* [RECORD SET]

----

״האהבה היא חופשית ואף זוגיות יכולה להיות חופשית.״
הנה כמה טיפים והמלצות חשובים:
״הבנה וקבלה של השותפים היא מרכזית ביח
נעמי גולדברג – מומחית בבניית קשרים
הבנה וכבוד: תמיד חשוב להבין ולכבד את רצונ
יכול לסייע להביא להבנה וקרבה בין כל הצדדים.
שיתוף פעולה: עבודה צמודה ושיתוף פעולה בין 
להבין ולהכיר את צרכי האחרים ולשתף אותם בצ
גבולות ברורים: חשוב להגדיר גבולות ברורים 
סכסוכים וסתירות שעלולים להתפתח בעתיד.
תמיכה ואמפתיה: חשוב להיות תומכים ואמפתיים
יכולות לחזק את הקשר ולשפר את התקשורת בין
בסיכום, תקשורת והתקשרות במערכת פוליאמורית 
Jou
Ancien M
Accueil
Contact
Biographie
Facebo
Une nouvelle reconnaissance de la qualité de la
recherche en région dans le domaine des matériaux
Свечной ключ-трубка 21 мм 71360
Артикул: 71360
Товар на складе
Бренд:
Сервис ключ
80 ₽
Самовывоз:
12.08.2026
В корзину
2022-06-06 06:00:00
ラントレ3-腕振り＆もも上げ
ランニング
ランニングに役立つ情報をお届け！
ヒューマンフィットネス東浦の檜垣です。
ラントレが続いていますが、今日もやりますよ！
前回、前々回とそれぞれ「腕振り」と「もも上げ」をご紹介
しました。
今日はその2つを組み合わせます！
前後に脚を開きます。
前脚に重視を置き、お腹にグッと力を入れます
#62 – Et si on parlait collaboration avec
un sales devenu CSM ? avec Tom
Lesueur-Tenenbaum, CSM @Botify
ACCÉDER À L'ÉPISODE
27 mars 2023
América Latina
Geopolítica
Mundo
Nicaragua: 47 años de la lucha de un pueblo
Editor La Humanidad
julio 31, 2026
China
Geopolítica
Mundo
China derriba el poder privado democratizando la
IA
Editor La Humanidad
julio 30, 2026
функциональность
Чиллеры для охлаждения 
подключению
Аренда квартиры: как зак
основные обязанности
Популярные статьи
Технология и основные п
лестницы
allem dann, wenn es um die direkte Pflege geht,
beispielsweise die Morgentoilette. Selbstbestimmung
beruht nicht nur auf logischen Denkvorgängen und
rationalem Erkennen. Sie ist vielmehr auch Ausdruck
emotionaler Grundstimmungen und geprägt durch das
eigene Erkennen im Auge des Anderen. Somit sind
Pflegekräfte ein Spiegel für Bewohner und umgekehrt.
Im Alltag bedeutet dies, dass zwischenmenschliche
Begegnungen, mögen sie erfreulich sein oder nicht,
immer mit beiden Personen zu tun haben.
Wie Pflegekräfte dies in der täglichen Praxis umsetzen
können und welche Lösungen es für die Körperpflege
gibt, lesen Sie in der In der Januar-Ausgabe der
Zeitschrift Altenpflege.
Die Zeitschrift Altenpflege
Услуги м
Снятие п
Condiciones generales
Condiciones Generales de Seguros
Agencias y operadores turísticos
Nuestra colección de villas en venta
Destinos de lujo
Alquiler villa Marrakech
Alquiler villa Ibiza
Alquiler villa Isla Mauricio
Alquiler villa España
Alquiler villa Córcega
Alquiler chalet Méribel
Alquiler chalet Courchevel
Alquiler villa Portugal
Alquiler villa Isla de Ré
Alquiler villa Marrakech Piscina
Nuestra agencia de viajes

----

Word for word, repeat every entry listed above.

* [EXPECTED ANSWER]
״האהבה היא חופשית ואף זוגיות יכולה להיות חופשית.״
הנה כמה טיפים והמלצות חשובים:
״הבנה וקבלה של השותפים היא מרכזית ביח
נעמי גולדברג – מומחית בבניית קשרים
הבנה וכבוד: תמיד חשוב להבין ולכבד את רצונ
יכול לסייע להביא להבנה וקרבה בין כל הצדדים.
שיתוף פעולה: עבודה צמודה ושיתוף פעולה בין 
להבין ולהכיר את צרכי האחרים ולשתף אותם בצ
גבולות ברורים: חשוב להגדיר גבולות ברורים 
סכסוכים וסתירות שעלולים להתפתח בעתיד.
תמיכה ואמפתיה: חשוב להיות תומכים ואמפתיים
יכולות לחזק את הקשר ולשפר את התקשורת בין
בסיכום, תקשורת והתקשרות במערכת פוליאמורית 
Jou
Ancien M
Accueil
Contact
Biographie
Facebo
Une nouvelle reconnaissance de la qualité de la
recherche en région dans le domaine des matériaux
Свечной ключ-трубка 21 мм 71360
Артикул: 71360
Товар на складе
Бренд:
Сервис ключ
80 ₽
Самовывоз:
12.08.2026
В корзину
2022-06-06 06:00:00
ラントレ3-腕振り＆もも上げ
ランニング
ランニングに役立つ情報をお届け！
ヒューマンフィットネス東浦の檜垣です。
ラントレが続いていますが、今日もやりますよ！
前回、前々回とそれぞれ「腕振り」と「もも上げ」をご紹介
しました。
今日はその2つを組み合わせます！
前後に脚を開きます。
前脚に重視を置き、お腹にグッと力を入れます
#62 – Et si on parlait collaboration avec
un sales devenu CSM ? avec Tom
Lesueur-Tenenbaum, CSM @Botify
ACCÉDER À L'ÉPISODE
27 mars 2023
América Latina
Geopolítica
Mundo
Nicaragua: 47 años de la lucha de un pueblo
Editor La Humanidad
julio 31, 2026
China
Geopolítica
Mundo
China derriba el poder privado democratizando la
IA
Editor La Humanidad
julio 30, 2026
функциональность
Чиллеры для охлаждения 
подключению
Аренда квартиры: как зак
основные обязанности
Популярные статьи
Технология и основные п
лестницы
allem dann, wenn es um die direkte Pflege geht,
beispielsweise die Morgentoilette. Selbstbestimmung
beruht nicht nur auf logischen Denkvorgängen und
rationalem Erkennen. Sie ist vielmehr auch Ausdruck
emotionaler Grundstimmungen und geprägt durch das
eigene Erkennen im Auge des Anderen. Somit sind
Pflegekräfte ein Spiegel für Bewohner und umgekehrt.
Im Alltag bedeutet dies, dass zwischenmenschliche
Begegnungen, mögen sie erfreulich sein oder nicht,
immer mit beiden Personen zu tun haben.
Wie Pflegekräfte dies in der täglichen Praxis umsetzen
können und welche Lösungen es für die Körperpflege
gibt, lesen Sie in der In der Januar-Ausgabe der
Zeitschrift Altenpflege.
Die Zeitschrift Altenpflege
Услуги м
Снятие п
Condiciones generales
Condiciones Generales de Seguros
Agencias y operadores turísticos
Nuestra colección de villas en venta
Destinos de lujo
Alquiler villa Marrakech
Alquiler villa Ibiza
Alquiler villa Isla Mauricio
Alquiler villa España
Alquiler villa Córcega
Alquiler chalet Méribel
Alquiler chalet Courchevel
Alquiler villa Portugal
Alquiler villa Isla de Ré
Alquiler villa Marrakech Piscina
Nuestra agencia de viajes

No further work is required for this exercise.